Hand back every line from the beginning of the data below through the line containing "Waarom beleggen in recreatief vastgoed?", word for word and free of pictures.
====== Supplied material ======
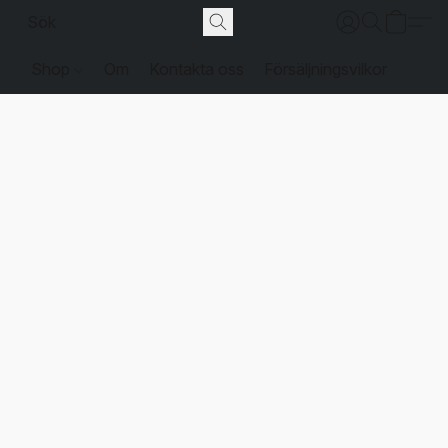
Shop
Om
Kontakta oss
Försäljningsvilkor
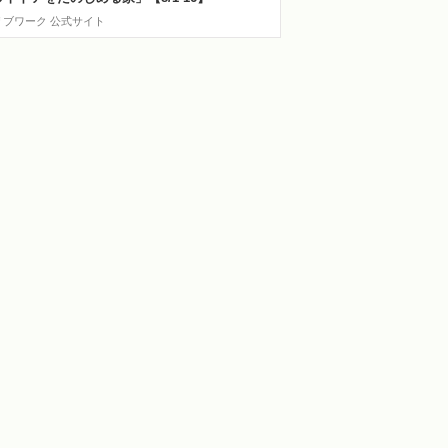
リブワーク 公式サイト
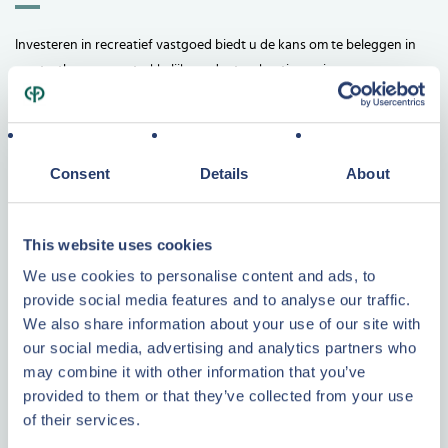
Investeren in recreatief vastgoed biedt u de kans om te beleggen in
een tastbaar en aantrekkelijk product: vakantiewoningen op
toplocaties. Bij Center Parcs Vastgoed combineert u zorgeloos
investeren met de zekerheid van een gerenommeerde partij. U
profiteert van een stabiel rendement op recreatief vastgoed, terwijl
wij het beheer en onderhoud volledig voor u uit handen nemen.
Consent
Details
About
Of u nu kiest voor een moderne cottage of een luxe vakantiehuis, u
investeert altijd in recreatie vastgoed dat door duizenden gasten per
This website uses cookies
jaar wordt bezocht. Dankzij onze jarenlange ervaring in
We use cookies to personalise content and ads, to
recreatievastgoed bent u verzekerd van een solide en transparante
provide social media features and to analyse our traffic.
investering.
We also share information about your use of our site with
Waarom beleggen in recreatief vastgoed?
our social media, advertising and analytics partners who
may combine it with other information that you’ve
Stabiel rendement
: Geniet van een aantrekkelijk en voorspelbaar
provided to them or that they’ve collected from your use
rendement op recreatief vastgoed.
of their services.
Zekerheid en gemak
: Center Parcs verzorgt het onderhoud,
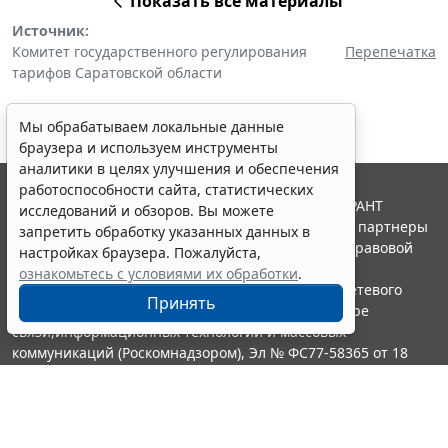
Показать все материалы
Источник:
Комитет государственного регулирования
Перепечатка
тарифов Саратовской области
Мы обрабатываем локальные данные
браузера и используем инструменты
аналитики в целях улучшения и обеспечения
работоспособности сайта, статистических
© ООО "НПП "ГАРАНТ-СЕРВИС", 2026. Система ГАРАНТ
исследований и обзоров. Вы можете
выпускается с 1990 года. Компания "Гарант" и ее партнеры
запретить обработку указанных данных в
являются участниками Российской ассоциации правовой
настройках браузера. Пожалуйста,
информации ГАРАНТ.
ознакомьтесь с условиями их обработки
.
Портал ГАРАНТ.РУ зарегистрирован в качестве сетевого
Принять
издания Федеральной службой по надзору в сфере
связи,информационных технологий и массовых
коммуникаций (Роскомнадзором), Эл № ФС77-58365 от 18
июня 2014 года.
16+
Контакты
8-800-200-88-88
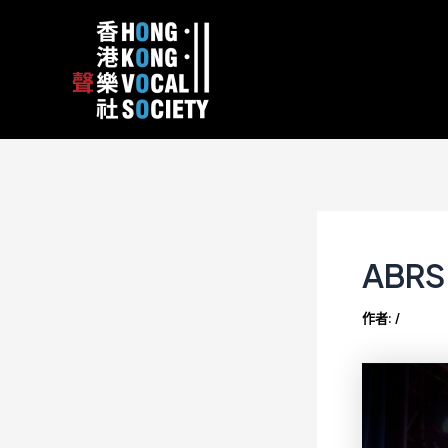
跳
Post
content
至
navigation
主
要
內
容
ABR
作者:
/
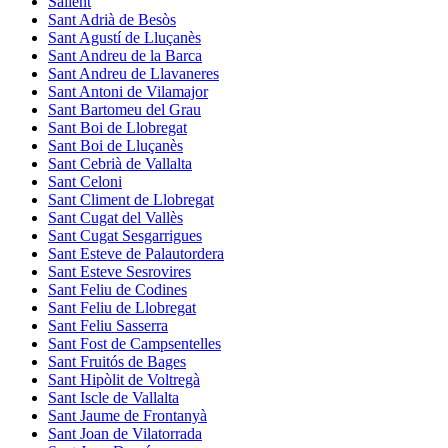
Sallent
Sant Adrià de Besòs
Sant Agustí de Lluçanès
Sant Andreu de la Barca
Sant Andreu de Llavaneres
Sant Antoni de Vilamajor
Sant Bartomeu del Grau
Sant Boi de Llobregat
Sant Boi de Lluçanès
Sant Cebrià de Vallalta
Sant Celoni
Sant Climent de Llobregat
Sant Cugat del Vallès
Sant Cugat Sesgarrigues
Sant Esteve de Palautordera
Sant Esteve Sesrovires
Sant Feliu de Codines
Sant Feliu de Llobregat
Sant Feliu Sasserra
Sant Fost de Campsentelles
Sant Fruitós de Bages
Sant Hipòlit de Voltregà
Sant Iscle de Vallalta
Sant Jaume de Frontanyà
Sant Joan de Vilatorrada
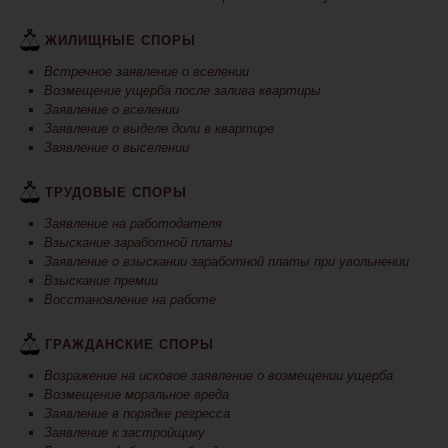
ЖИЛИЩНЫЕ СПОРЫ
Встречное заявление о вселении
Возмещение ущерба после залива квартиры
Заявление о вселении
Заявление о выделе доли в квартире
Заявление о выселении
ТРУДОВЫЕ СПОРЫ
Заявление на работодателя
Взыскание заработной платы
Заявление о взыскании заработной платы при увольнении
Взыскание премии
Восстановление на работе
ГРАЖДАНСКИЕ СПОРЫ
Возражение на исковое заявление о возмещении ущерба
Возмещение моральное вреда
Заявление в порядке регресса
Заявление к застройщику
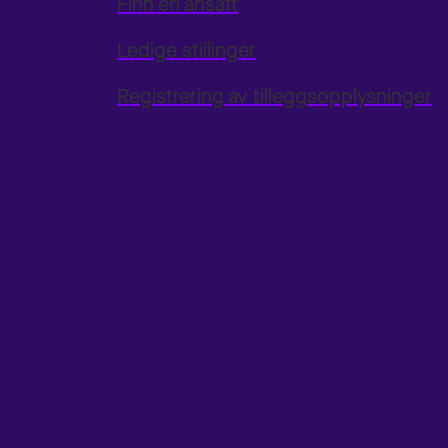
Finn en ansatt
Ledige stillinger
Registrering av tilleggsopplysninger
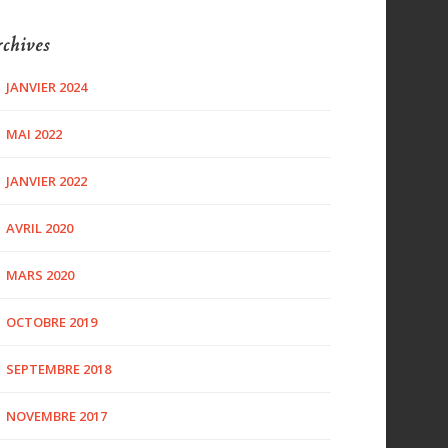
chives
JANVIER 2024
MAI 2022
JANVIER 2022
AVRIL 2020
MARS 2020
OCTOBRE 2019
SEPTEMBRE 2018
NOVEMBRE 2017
======
Completed exercise -
Shop
Om
Kontakta oss
Försäljningsvilkor
リブワーク 公式サイト
Investeren in recreatief vastgoed biedt u de kans om te beleggen in
een tastbaar en aantrekkelijk product: vakantiewoningen op
toplocaties. Bij Center Parcs Vastgoed combineert u zorgeloos
investeren met de zekerheid van een gerenommeerde partij. U
profiteert van een stabiel rendement op recreatief vastgoed, terwijl
wij het beheer en onderhoud volledig voor u uit handen nemen.
Consent
Details
About
Of u nu kiest voor een moderne cottage of een luxe vakantiehuis, u
investeert altijd in recreatie vastgoed dat door duizenden gasten per
This website uses cookies
jaar wordt bezocht. Dankzij onze jarenlange ervaring in
We use cookies to personalise content and ads, to
recreatievastgoed bent u verzekerd van een solide en transparante
provide social media features and to analyse our traffic.
investering.
We also share information about your use of our site with
Waarom beleggen in recreatief vastgoed?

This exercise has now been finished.